A level of testing was performed against this solution. The specifics of the testing were as follows:

-   Region tested us-west-2
-   The Amazon VPC Lattice Service Published was [AWS LAMBDA](https://aws.amazon.com/lambda/)
    -   This was a simple LAMBDA, that had concurrency elevated to 3000 (from 1000 base)
-   External access via a three-zone AWS Network Load Balancer using DNS for round-robin on requests
-   AWS NLB was not configured for X-zone load balancing (in tests, this performed less well)
-   Three zonal AWS Fargate Tasks bound to the Network Load Balancer
    -   Each task had 2048 CPU units and 4096MB RAM

The testing harness used came from an AWS quick start solution that can be found [here](https://aws.amazon.com/solutions/implementations/distributed-load-testing-on-aws/) and additionally, the template can be found in this repo, [here](/load-test/distributed-load-testing-on-aws.template).

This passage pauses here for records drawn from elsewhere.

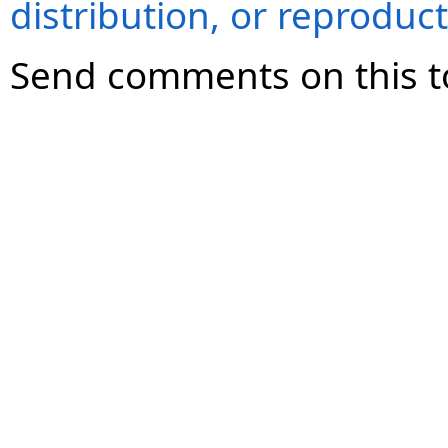
distribution, or reproduct
Send comments on this t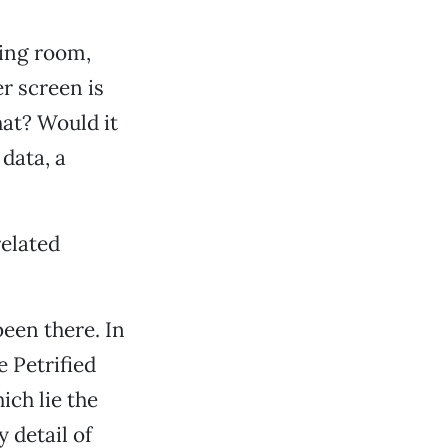
ting room,
r screen is
hat? Would it
data, a
related
een there. In
e Petrified
ich lie the
 detail of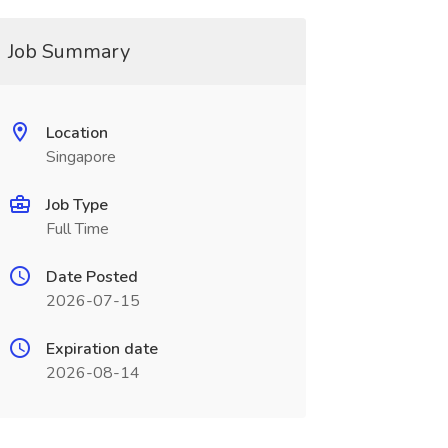
Job Summary
Location
Singapore
Job Type
Full Time
Date Posted
2026-07-15
Expiration date
2026-08-14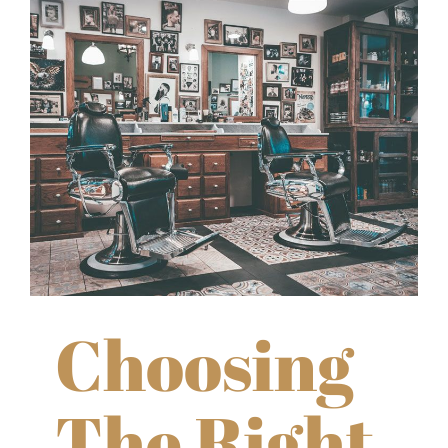
Choosing
The Right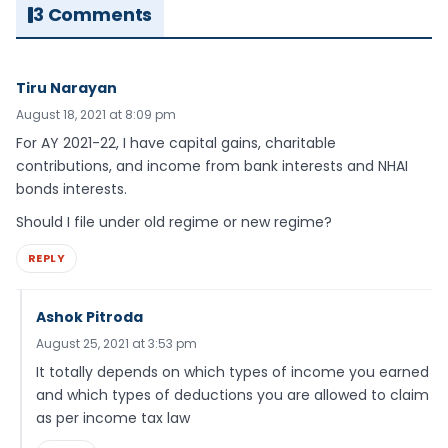
3 Comments
Tiru Narayan
August 18, 2021 at 8:09 pm
For AY 2021-22, I have capital gains, charitable
contributions, and income from bank interests and NHAI
bonds interests.
Should I file under old regime or new regime?
REPLY
Ashok Pitroda
August 25, 2021 at 3:53 pm
It totally depends on which types of income you earned
and which types of deductions you are allowed to claim
as per income tax law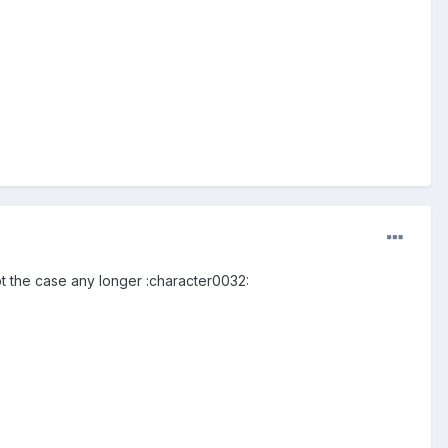
not the case any longer :character0032: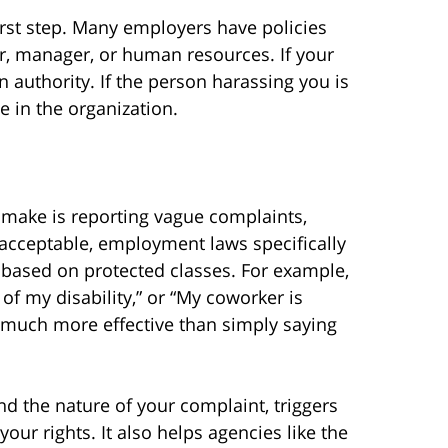
irst step. Many employers have policies
or, manager, or human resources. If your
 authority. If the person harassing you is
 in the organization.
ake is reporting vague complaints,
unacceptable, employment laws specifically
 based on protected classes. For example,
f my disability,” or “My coworker is
 much more effective than simply saying
nd the nature of your complaint, triggers
our rights. It also helps agencies like the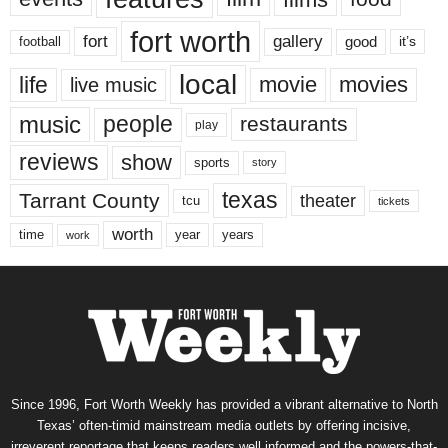
fort worth
fort
gallery
good
it’s
football
local
life
movie
movies
live music
music
people
restaurants
play
reviews
show
sports
story
texas
Tarrant County
theater
tcu
tickets
worth
time
years
year
work
Since 1996, Fort Worth Weekly has provided a vibrant alternative to North
Texas’ often-timid mainstream media outlets by offering incisive,
irreverent reportage that keeps readers well informed and the powers-that-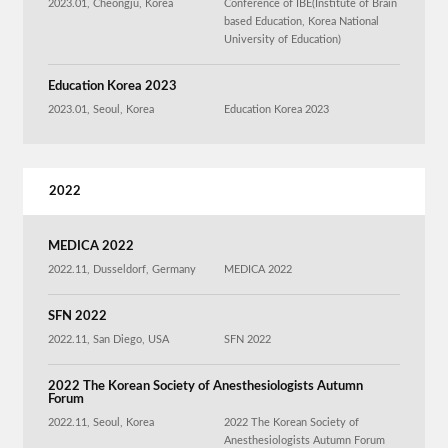
2023.01, Cheongju, Korea
Conference of IBE(Institute of Brain
based Education, Korea National
University of Education)
Education Korea 2023
2023.01, Seoul, Korea
Education Korea 2023
2022
MEDICA 2022
2022.11, Dusseldorf, Germany
MEDICA 2022
SFN 2022
2022.11, San Diego, USA
SFN 2022
2022 The Korean Society of Anesthesiologists Autumn
Forum
2022.11, Seoul, Korea
2022 The Korean Society of
Anesthesiologists Autumn Forum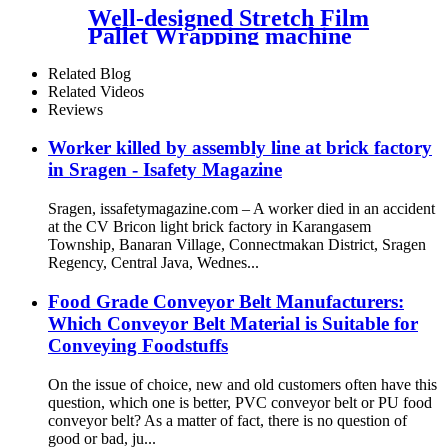
Well-designed Stretch Film
Pallet Wrapping machine
1650mm Turntable Size with
PLC Control Factory Price
Related Blog
Related Videos
Reviews
Worker killed by assembly line at brick factory
in Sragen - Isafety Magazine
Sragen, issafetymagazine.com – A worker died in an accident
at the CV Bricon light brick factory in Karangasem
Township, Banaran Village, Connectmakan District, Sragen
Regency, Central Java, Wednes...
Food Grade Conveyor Belt Manufacturers:
Which Conveyor Belt Material is Suitable for
Conveying Foodstuffs
On the issue of choice, new and old customers often have this
question, which one is better, PVC conveyor belt or PU food
conveyor belt? As a matter of fact, there is no question of
good or bad, ju...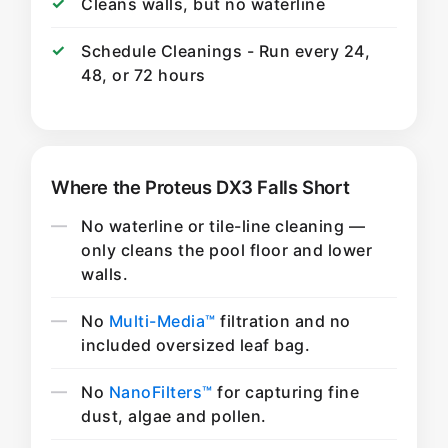
Cleans walls, but no waterline
Schedule Cleanings - Run every 24,
48, or 72 hours
Where the Proteus DX3 Falls Short
No waterline or tile-line cleaning —
only cleans the pool floor and lower
walls.
No
Multi-Media™
filtration and no
included oversized leaf bag.
No
NanoFilters™
for capturing fine
dust, algae and pollen.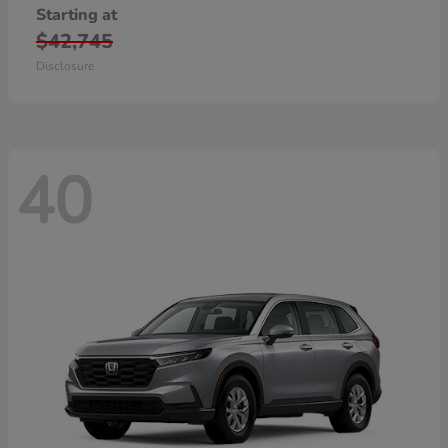
Starting at
$42,745
Disclosure
40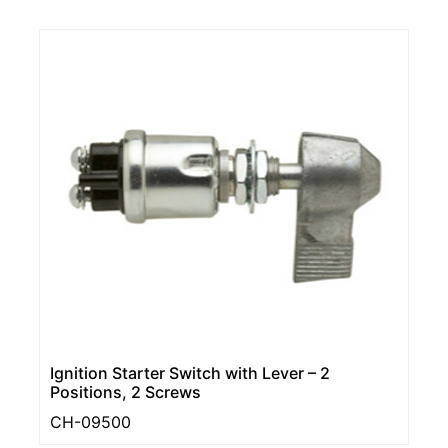
Ignition Starter Switch with Lever – 2
Positions, 2 Screws
CH-09500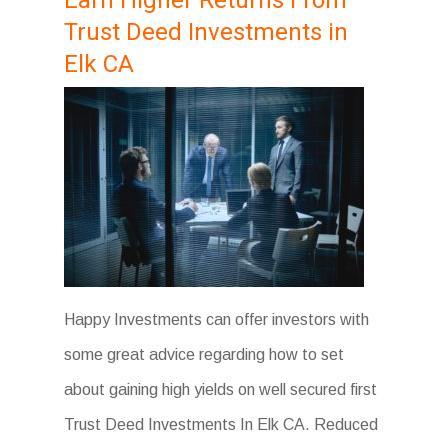
Earn Higher Returns From
Trust Deed Investments in
Elk CA
Happy Investments can offer investors with
some great advice regarding how to set
about gaining high yields on well secured first
Trust Deed Investments In Elk CA. Reduced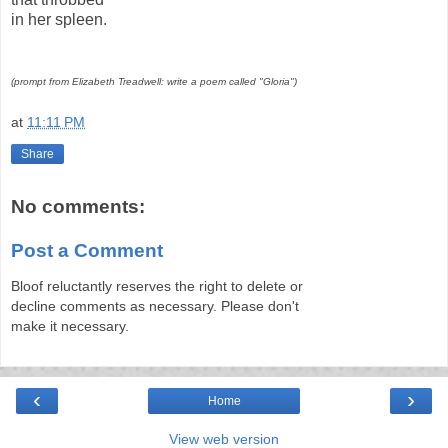
in her spleen.
(prompt from Elizabeth Treadwell: write a poem called "Gloria")
at
11:11 PM
Share
No comments:
Post a Comment
Bloof reluctantly reserves the right to delete or
decline comments as necessary. Please don't
make it necessary.
‹
›
Home
View web version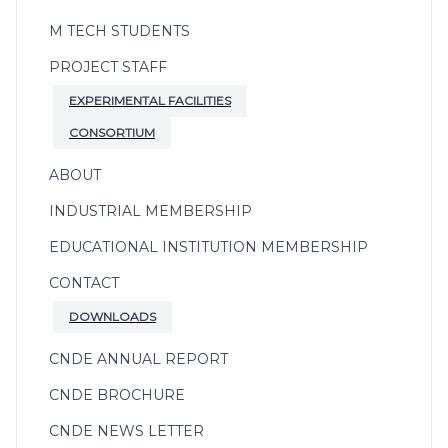
M TECH STUDENTS
PROJECT STAFF
EXPERIMENTAL FACILITIES
CONSORTIUM
ABOUT
INDUSTRIAL MEMBERSHIP
EDUCATIONAL INSTITUTION MEMBERSHIP
CONTACT
DOWNLOADS
CNDE ANNUAL REPORT
CNDE BROCHURE
CNDE NEWS LETTER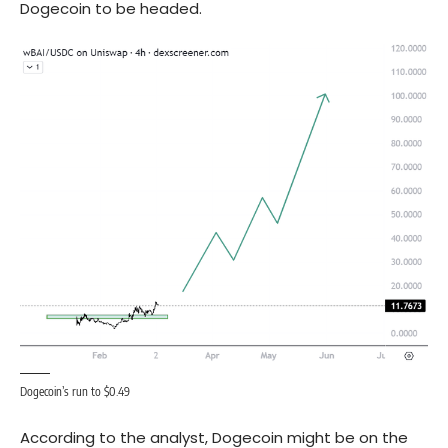
Dogecoin
to be headed.
Dogecoin’s run to $0.49
According to the analyst, Dogecoin might be on the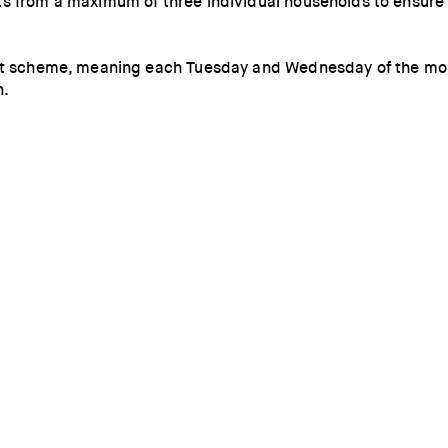
s from a maximum of three individual households to ensure s
Out scheme, meaning each Tuesday and Wednesday of the mont
n.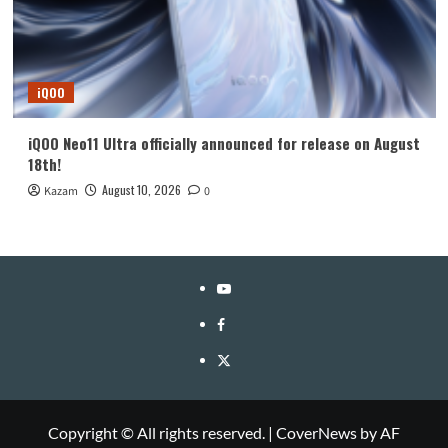
iQOO
iQOO Neo11 Ultra officially announced for release on August
18th!
August 10, 2026
Kazam
0
YouTube
Facebook
Twitter
Copyright © All rights reserved.
|
CoverNews
by AF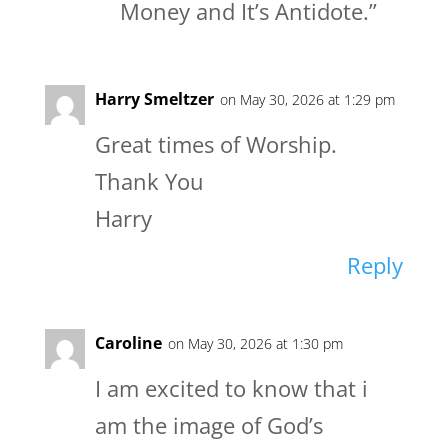
Money and It’s Antidote.”
Harry Smeltzer
on May 30, 2026 at 1:29 pm
Great times of Worship.
Thank You
Harry
Reply
Caroline
on May 30, 2026 at 1:30 pm
I am excited to know that i
am the image of God’s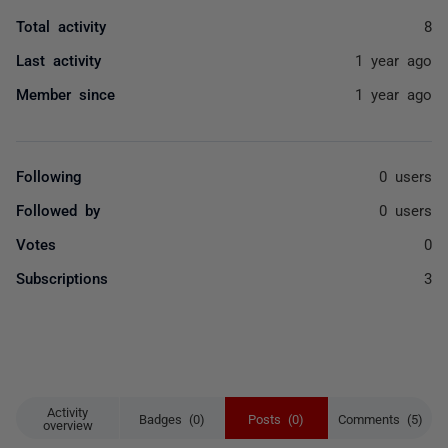
Total activity
8
Last activity
1 year ago
Member since
1 year ago
Following
0 users
Followed by
0 users
Votes
0
Subscriptions
3
Activity
Badges (0)
Posts (0)
Comments (5)
overview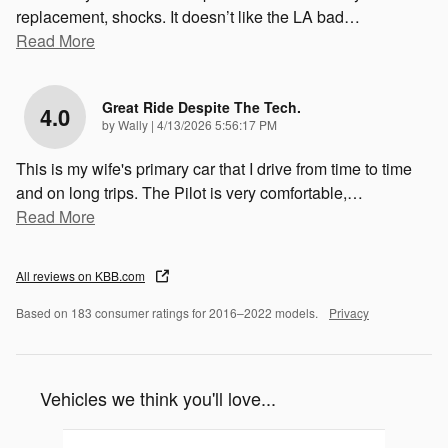
replacement, shocks. It doesn’t like the LA bad
…
Read More
Great Ride Despite The Tech.
4.0
on
by
Wally
|
4/13/2026 5:56:17 PM
This is my wife's primary car that I drive from time to time
and on long trips. The Pilot is very comfortable,
…
Read More
All reviews on KBB.com
Based on 183 consumer ratings for 2016–2022 models.
Privacy
Vehicles we think you'll love...
Slide 1 of 1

The following results show the harness performance, NLB performance, VPC Lattice performance and LAMBDA performance given 5000 remote users, generating ~3000 requests per second, with sustained access for 20 mins and a ramp-up time of 5 minutes.

**Harness Performance**

![image](/img/perf-testing-harness.png)

![image](/img/perf-testing-percentiles.png)

**ECS Performance**

![image](/img/perf-testing-ecs.png)

**LAMBDA Performance**

![image](/img/perf-testing-lambda.png)

**VPC Lattice Performance**

![image](/img/perf-testing-lattice.png)

### Clean-up

Clean-up of this solution is straight-forward. First, start by removing the stack that was created by the CodePipeline - this can be identified in the CloudFormation console with the name **%basestackname%-%accountid%-ecs**. Once this has been removed, you can remove the parent stack that built the base stack. 

***NOTE*** The ECR repo and the S3 bucket will remain and should be removed manually.

### Security

See [CONTRIBUTING](CONTRIBUTING.md#security-issue-notifications) for more information.

### License

This library is licensed under the MIT-0 License. See the LICENSE file.